DynaPipe (Dynamic Pipeline) is an high-level API to help data scientists building models in ensemble way, and automating Machine Learning workflow with simple coding.

Current available modules:

  • autoFS for classification/regression features selection
  • autoCV for classification/regression model selection with cross-validation

Documentation:

Will be published in next version.

Next steps:

  • Current modules:
    • Include more estimators and selectors.
    • Include unsupervised modeling.
    • Optimize estimators parameters for tuning.
    • Documentation and debug.
  • Other modules in developing:
    • autoPP for preprocessing
    • autoVIZ for visualization
    • autoFlow for modules tracking & pipeline optimization
    • autoTM for text mining

Installation

pip install dynapipe

Modules

autoFS - features selection module

Description :
  • This module is used for features selection:
    • Automate the feature selection with several selectors
    • Evaluate the outputs from all selector methods, and ranked a final list of the top important features
Current methods & selectors covered:
 - Class
    * dynaFS_clf - Focus on classification problems
        - $ fit_fs_clf() - fit method for classifier
    * dynaFS_reg - Focus on regression problems
        - $ fit_fs_reg() - fit method for regressor
 - Class and current available selectors
    * clf_fs - Class focusing on classification features selection
        $ kbest_f - SelectKBest() with f_classif core
        $ kbest_chi2 - SelectKBest() with chi2 core
        $ rfe_lr - RFE with LogisticRegression() estimator
        $ rfe_svm - RFE with SVC() estimator
        $ rfecv_svm - RFECV with SVC() estimator  
        $ rfe_tree - RFE with DecisionTreeClassifier() estimator
        $ rfecv_tree - RFECV with DecisionTreeClassifier() estimator
        $ rfe_rf - RFE with RandomForestClassifier() estimator
        $ rfecv_rf - RFECV with RandomForestClassifier() estimator

    * reg_fs - Class focusing on regression features selection
        $ kbest_f - SelectKBest() with f_regression core
        $ rfe_svm - RFE with SVC() estimator
        $ rfecv_svm - RFECV with SVC() estimator  
        $ rfe_tree - RFE with DecisionTreeRegressor() estimator
        $ rfecv_tree - RFECV with DecisionTreeRegressor() estimator
        $ rfe_rf - RFE with RandomForestRegressor() estimator
        $ rfecv_rf - RFECV with RandomForestRegressor() estimator
Demo - Input from csv file - Regression Problem
  • CODE:
import pandas as pd
from dynapipe.autoFS import dynaFS_reg

tr_features = pd.read_csv('./data/regression/train_features.csv')
tr_labels = pd.read_csv('./data/regression/train_labels.csv')

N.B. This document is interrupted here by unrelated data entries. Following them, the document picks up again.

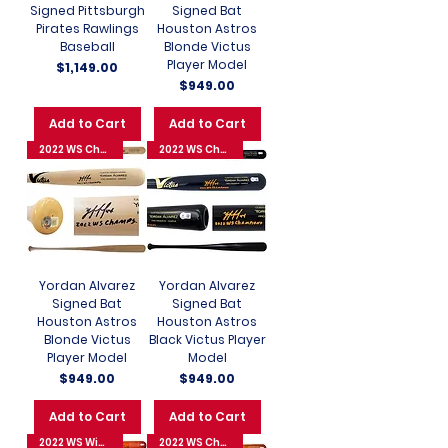
Signed Pittsburgh
Signed Bat
Pirates Rawlings
Houston Astros
Baseball
Blonde Victus
Player Model
Price
$1,149.00
Price
$949.00
Add to Cart
Add to Cart
2022 WS Champions
2022 WS Champions
Yordan Alvarez
Yordan Alvarez
Signed Bat
Signed Bat
Houston Astros
Houston Astros
Blonde Victus
Black Victus Player
Player Model
Model
Price
Price
$949.00
$949.00
Add to Cart
Add to Cart
2022 WS Winning 3-Run HR
2022 WS Champions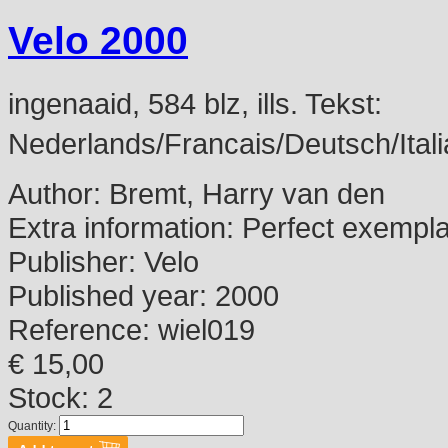
Velo 2000
ingenaaid, 584 blz, ills. Tekst:
Nederlands/Francais/Deutsch/Itali
Author:
Bremt, Harry van den
Extra information:
Perfect exempl
Publisher:
Velo
Published year:
2000
Reference:
wiel019
€ 15,00
Stock: 2
Quantity: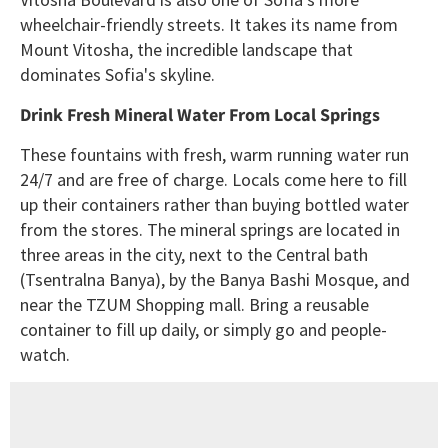
wheelchair-friendly streets. It takes its name from
Mount Vitosha, the incredible landscape that
dominates Sofia's skyline.
Drink Fresh Mineral Water From Local Springs
These fountains with fresh, warm running water run
24/7 and are free of charge. Locals come here to fill
up their containers rather than buying bottled water
from the stores. The mineral springs are located in
three areas in the city, next to the Central bath
(Tsentralna Banya), by the Banya Bashi Mosque, and
near the TZUM Shopping mall. Bring a reusable
container to fill up daily, or simply go and people-
watch.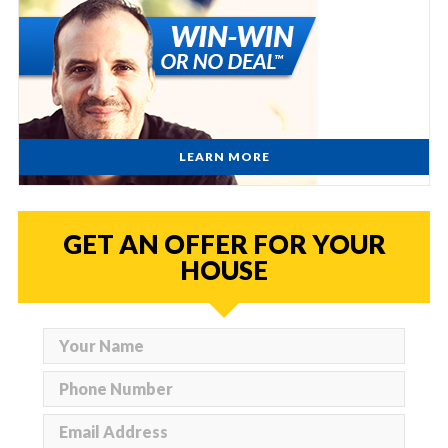
LEARN MORE
GET AN OFFER FOR YOUR
HOUSE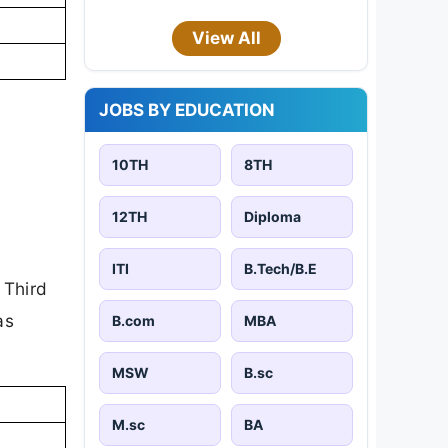
View All
JOBS BY EDUCATION
10TH
8TH
12TH
Diploma
ITI
B.Tech/B.E
 Third
as
B.com
MBA
MSW
B.sc
M.sc
BA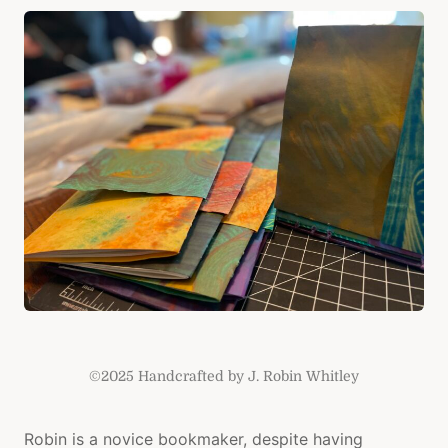
CRAFT
PURPO
©2025 Handcrafted by J. Robin Whitley
Robin is a novice bookmaker, despite having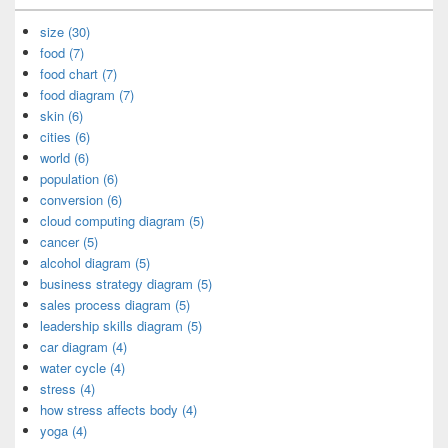
size (30)
food (7)
food chart (7)
food diagram (7)
skin (6)
cities (6)
world (6)
population (6)
conversion (6)
cloud computing diagram (5)
cancer (5)
alcohol diagram (5)
business strategy diagram (5)
sales process diagram (5)
leadership skills diagram (5)
car diagram (4)
water cycle (4)
stress (4)
how stress affects body (4)
yoga (4)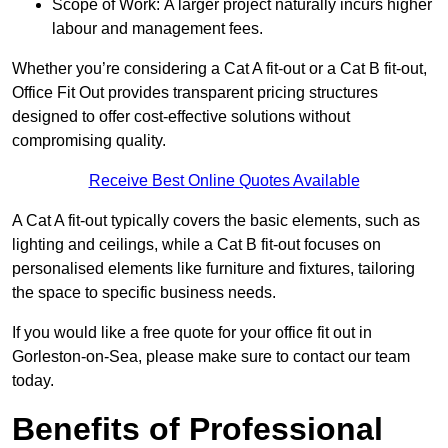
Scope of Work: A larger project naturally incurs higher
labour and management fees.
Whether you’re considering a Cat A fit-out or a Cat B fit-out,
Office Fit Out provides transparent pricing structures
designed to offer cost-effective solutions without
compromising quality.
Receive Best Online Quotes Available
A Cat A fit-out typically covers the basic elements, such as
lighting and ceilings, while a Cat B fit-out focuses on
personalised elements like furniture and fixtures, tailoring
the space to specific business needs.
If you would like a free quote for your office fit out in
Gorleston-on-Sea, please make sure to contact our team
today.
Benefits of Professional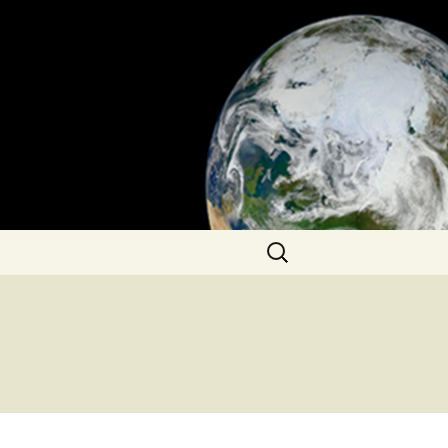
Search
for: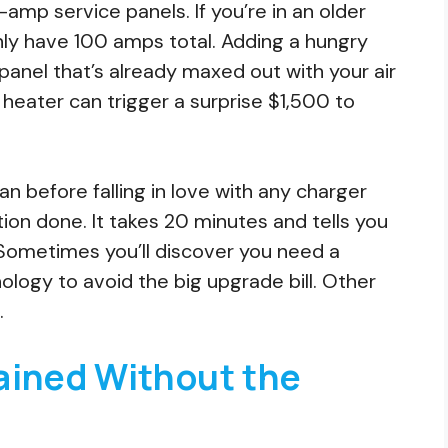
p service panels. If you’re in an older
nly have 100 amps total. Adding a hungry
nel that’s already maxed out with your air
r heater can trigger a surprise $1,500 to
ian before falling in love with any charger
ion done. It takes 20 minutes and tells you
 Sometimes you’ll discover you need a
ogy to avoid the big upgrade bill. Other
.
ained Without the
e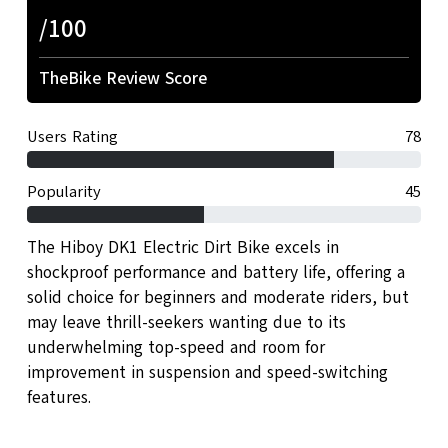
/100
TheBike Review Score
Users Rating
78
Popularity
45
The Hiboy DK1 Electric Dirt Bike excels in
shockproof performance and battery life, offering a
solid choice for beginners and moderate riders, but
may leave thrill-seekers wanting due to its
underwhelming top-speed and room for
improvement in suspension and speed-switching
features.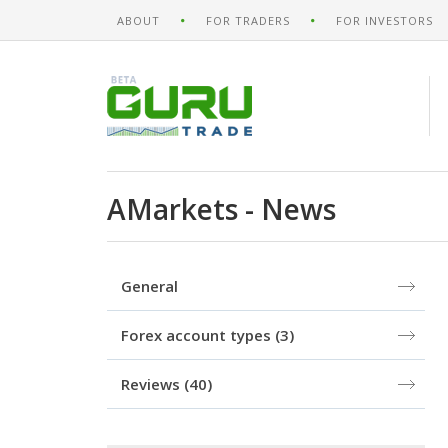
ABOUT
FOR TRADERS
FOR INVESTORS
AMarkets - News
General
Forex account types
(3)
Reviews
(40)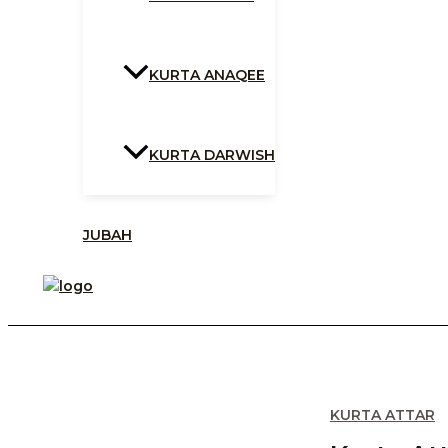
KURTA ANAQEE
KURTA DARWISH
JUBAH
KURTA ATTAR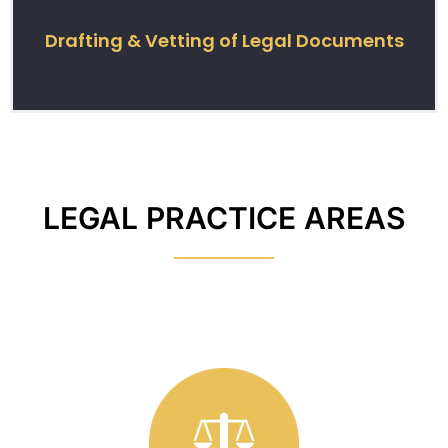
Drafting & Vetting of Legal Documents
LEGAL PRACTICE AREAS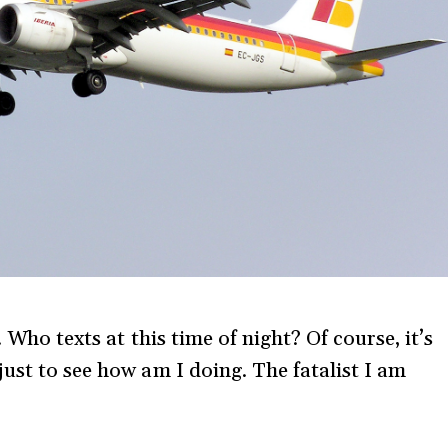
 Who texts at this time of night? Of course, it’s
ust to see how am I doing. The fatalist I am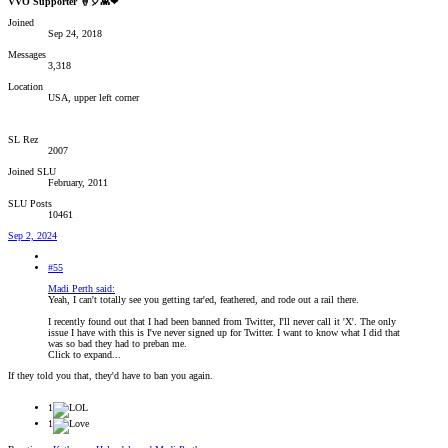
VVO Supporter 🍦🎈👾❤
Joined
Sep 24, 2018
Messages
3,318
Location
USA, upper left corner
SL Rez
2007
Joined SLU
February, 2011
SLU Posts
10461
Sep 2, 2024
#55
Madi Perth said:
Yeah, I can't totally see you getting tar'ed, feathered, and rode out a rail there.
I recently found out that I had been banned from Twitter, I'll never call it 'X'. The only
issue I have with this is I've never signed up for Twitter. I want to know what I did that
was so bad they had to preban me.
Click to expand...
If they told you that, they'd have to ban you again.
1
1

reg_fs_demo = dynaFS_reg( fs_num = 5,random_state = 13,cv = 5,input_from_file = True)

reg_fs_demo.fit_fs_reg(tr_features,tr_labels,detail_info = False)
  • OUTPUT:
      *DynaPipe* autoFS Module ===> Selector kbest_f gets outputs: ['INDUS', 'NOX', 'RM', 'PTRATIO', 'LSTAT']
Progress: [###-----------------] 14.3%

      *DynaPipe* autoFS Module ===> Selector rfe_svm gets outputs: ['CHAS', 'NOX', 'RM', 'PTRATIO', 'LSTAT']
Progress: [######--------------] 28.6%

      *DynaPipe* autoFS Module ===> Selector rfe_tree gets outputs: ['CRIM', 'RM', 'DIS', 'TAX', 'LSTAT']
Progress: [#########-----------] 42.9%

      *DynaPipe* autoFS Module ===> Selector rfe_rf gets outputs: ['CRIM', 'RM', 'DIS', 'PTRATIO', 'LSTAT']
Progress: [###########---------] 57.1%

      *DynaPipe* autoFS Module ===> Selector rfecv_svm gets outputs: ['CRIM', 'ZN', 'INDUS', 'CHAS', 'NOX', 'RM', 'AGE', 'DIS', 'RAD', 'TAX', 'PTRATIO', 'B', 'LSTAT']
Progress: [##############------] 71.4%

      *DynaPipe* autoFS Module ===> Selector rfecv_tree gets outputs: ['CRIM', 'CHAS', 'NOX', 'RM', 'AGE', 'DIS', 'TAX', 'PTRATIO', 'B', 'LSTAT']
Progress: [#################---] 85.7%

      *DynaPipe* autoFS Module ===> Selector rfecv_rf gets outputs: ['CRIM', 'ZN', 'NOX', 'RM', 'AGE', 'DIS', 'RAD', 'TAX', 'PTRATIO', 'B', 'LSTAT']
Progress: [####################] 100.0%

The DynaPipe autoFS identify the top 5 important features for regression are: ['RM', 'LSTAT', 'PTRATIO', 'NOX', 'CRIM']. 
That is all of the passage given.